Have you ever wondered what the reason is why we struggle so much with a breakup? Even when we know that our ex-partner is not compatible with us? Even when we know we deserve better?
There is a biological component to breakups that keep us attached. Research has shown that we experience a rush of both oxytocin and vasopressin when we bond with our partners. According to Harvard Health, Oxytocin is a hormone produced in the hypothalamus and released into the bloodstream by the pituitary gland. These two hormones lead to intense attachment and possessiveness with our significant other.
When that relationship is thriving, we also become exposed to high levels of dopamine, a neurochemical that is linked to motivation and can be highly addictive. When the relationship is over, we experience a downward spiral of all these chemicals and are left in a withdrawal state.

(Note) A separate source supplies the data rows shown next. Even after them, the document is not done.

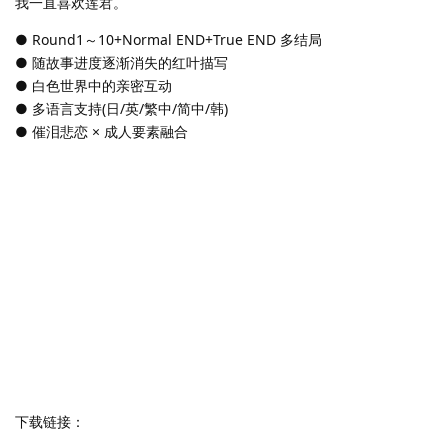
我一直喜欢莲君。
● Round1～10+Normal END+True END 多结局
● 随故事进度逐渐消失的红叶描写
● 白色世界中的亲密互动
● 多语言支持(日/英/繁中/简中/韩)
● 催泪悲恋 × 成人要素融合
下载链接：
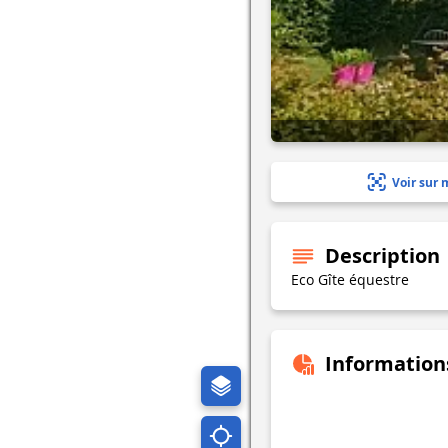
Voir sur 
Description
Eco Gîte équestre
Information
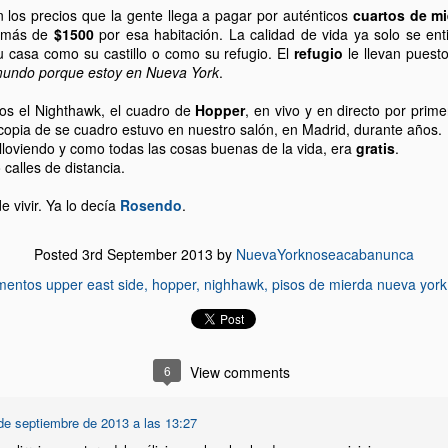
Antros de NYC. Puros, lluvias de billetes y cerveza
UL
los precios que la gente llega a pagar por auténticos
cuartos de mi
25
griega.
o más de
$1500
por esa habitación. La calidad de vida ya solo se en
i algo sé de Nueva York es que no sé nada a cerca de su noche.
u casa como su castillo o como su refugio. El
refugio
le llevan puest
empre he preferido la luz del día. Me muevo mejor y discierno lo que
undo porque estoy en Nueva York
.
e gusta de lo que no con mucha más facilidad. Ha sido así incluso en
s años de universidad, cuando llegué a Madrid sin saber nada de
s el Nighthawk, el cuadro de
Hopper
, en vivo y en directo por prime
ada creyendo que sabía mucho de todo.
opia de se cuadro estuvo en nuestro salón, en Madrid, durante años.
lloviendo y como todas las cosas buenas de la vida, era
gratis
.
chas las aclaraciones, y las presentaciones, paso a describir lo que
o calles de distancia.
e una de las experiencias nocturnas mas bizarras de mi vida, aquí en
ueva York.
e vivir. Ya lo decía
Rosendo
.
NYC en el año 1969
UL
16
Posted
3rd September 2013
by
NuevaYorknoseacabanunca
La ciudad y su gentes en el verano de 1969. Me tiene
impresionado la autenticidad que desprenden las fotografías.
mentos upper east side
hopper
nighhawk
pisos de mierda nueva york
ospecho que ese espíritu todavía esta presente.
ulio en Nueva York es como el Agosto de Madrid, todo el que se
eda trata de justificar su estancia redescubriéndola.
6
View comments
uchos planes.
de septiembre de 2013 a las 13:27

This is part of why we return to partners that are not ideal for us. Not to mention that relationships are social regulators; we become dependent on them to keep us in a homeostatic state.
According to a journal article on bereavement and its correlation to romantic breakups, they share similar symptoms. These include intrusive thoughts, insomnia, and morbidity factors, including broken heart syndrome and immune dysfunction.
This begs the question; how can we feel better again if we are grieving?
How can we establish coping skills in order to assist us in moving forward when there are chemical components involved that leave us addicted to our ex-partner?
Similar to interventions that have worked with substance misuse, we utilize substitutions to produce these neurochemicals organically in our bodies, such as finding out activities that bring us joy and avoiding maladaptive skills that we have picked up to provide relief in the short term.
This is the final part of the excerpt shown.